Task to complete: Wherever a line holds the word "Song", copy that line from the data.

Data extracts:
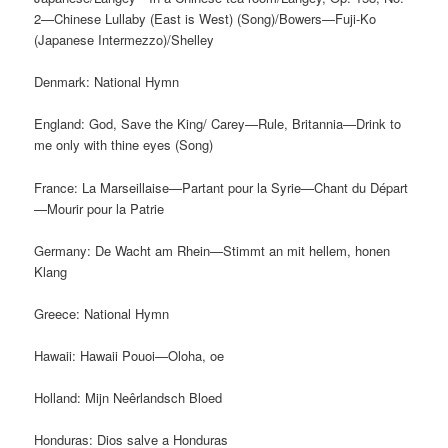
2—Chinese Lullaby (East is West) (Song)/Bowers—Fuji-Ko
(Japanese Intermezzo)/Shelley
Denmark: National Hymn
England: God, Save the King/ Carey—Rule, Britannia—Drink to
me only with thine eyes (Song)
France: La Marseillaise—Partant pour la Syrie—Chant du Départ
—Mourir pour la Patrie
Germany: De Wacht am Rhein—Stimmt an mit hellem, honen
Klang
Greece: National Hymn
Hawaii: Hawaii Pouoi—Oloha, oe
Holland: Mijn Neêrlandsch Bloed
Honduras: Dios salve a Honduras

--

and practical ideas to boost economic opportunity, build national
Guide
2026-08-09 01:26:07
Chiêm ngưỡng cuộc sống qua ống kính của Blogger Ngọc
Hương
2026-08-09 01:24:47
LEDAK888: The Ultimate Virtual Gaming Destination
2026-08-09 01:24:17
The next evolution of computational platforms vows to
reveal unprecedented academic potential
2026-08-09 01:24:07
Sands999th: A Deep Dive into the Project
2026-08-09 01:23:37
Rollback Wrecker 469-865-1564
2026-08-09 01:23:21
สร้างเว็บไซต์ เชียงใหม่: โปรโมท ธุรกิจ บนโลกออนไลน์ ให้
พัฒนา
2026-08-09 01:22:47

Answer for this exercise:
2—Chinese Lullaby (East is West) (Song)/Bowers—Fuji-Ko
me only with thine eyes (Song)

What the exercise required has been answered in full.